Eni, prima azienda italiana nella classifica mondiale dei colossi industriali

L’industria italiana stenta, o almeno non corre veloce come quella europea. Le multinazionali italiane registrano sì ricavi in crescita (+9,3%), ma due punti meno della media europea che vede anche ‘eccellenze’ come Germania (+17,6%) e Francia (+11,8%); per non parlare dei profitti: a livello Ue il risultato netto è balzato del 134,7% rispetto all'anno precedente, in Italia soltanto del 26,4%. È la fotografia scattata dal centro studi di Mediobanca (R&S) che ha appena pubblicato l’ultima ricerca sulle principali imprese multinazionali e sulle maggiori società di telecomunicazioni e utilities nel mondo.

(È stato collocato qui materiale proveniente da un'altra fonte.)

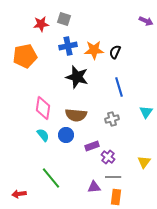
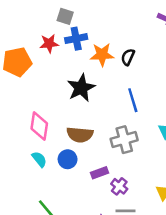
red star: (41, 24) -> (49, 43), moved
blue cross: (68, 46) -> (76, 39), moved
black star: (77, 77) -> (81, 88), turned 30
gray cross: (112, 119) -> (124, 140), size x1.5

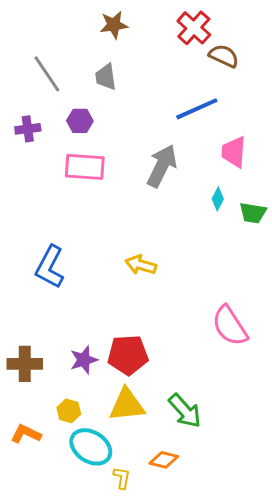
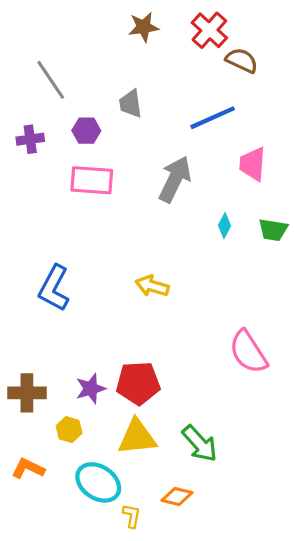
brown star: (114, 25) -> (144, 27), moved
gray trapezoid: (106, 77) -> (131, 104), moved
cyan diamond: (218, 199) -> (224, 226), moved
yellow hexagon: (69, 411) -> (69, 430), moved

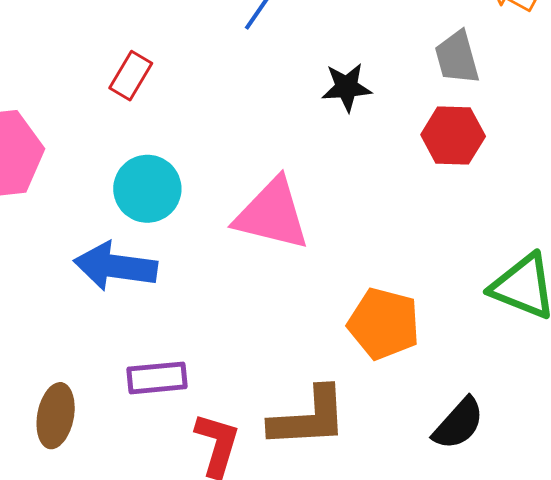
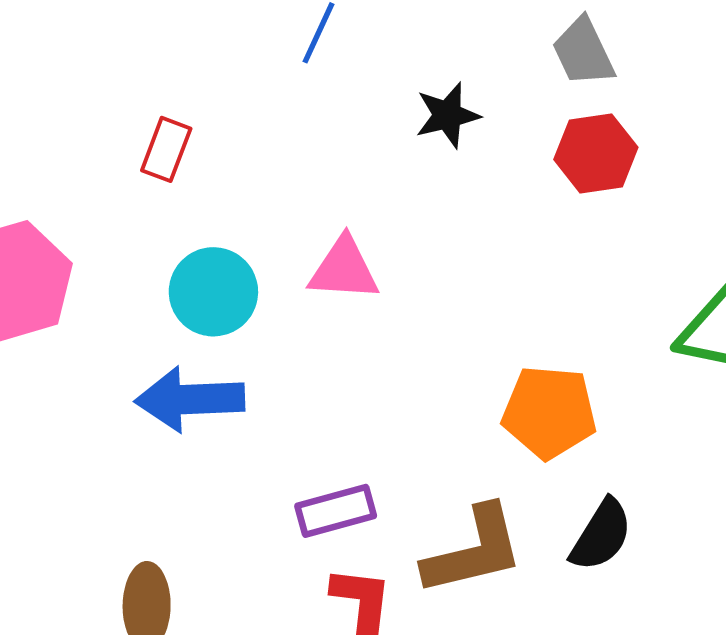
pink triangle: (272, 214) -> (344, 269), moved, size x0.7
purple rectangle: (157, 378) -> (336, 511), moved
black semicircle: (459, 424) -> (601, 535), moved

Un’altra caratteristica delle multinazionali ‘Made in Italy’ è la loro natura: l'assetto di comando delle big italiane (vedi Eni, Enel e Finmeccanica) vede lo Stato al 65,1% (18,6% nel mondo) e le grandi famiglie al 33,4% (12,5% a livello globale). Questa percentuale permette al nostro Paese di incassare oltre mille milioni di dividendi (1.198 milioni per l'esattezza), piazzandosi al quarto posto nella classifica mondiale. Addirittura prima della Cina che di milioni dalle proprie controllate ne incassa 1.149. Sul podio salgono invece il Brasile con 2.124 milioni di euro, la Scandinavia (1.667 mln) e l'India (1.228 mln). A tutto questo si aggiunge il fatto che nel nostro Paese si registra la totale assenza delle multinazionali cosiddette 'public company', ovvero ad azionariato diffuso. E che nel mondo rappresentano il 67,6% del mercato delle 'major'. Nel 2010, in Italia, questo tipo di società erano soltanto l'1,6%, un dato che si andrà a diluire ulteriormente per effetto della conquista di alcuni gruppi italiani, tra cui Parmalat.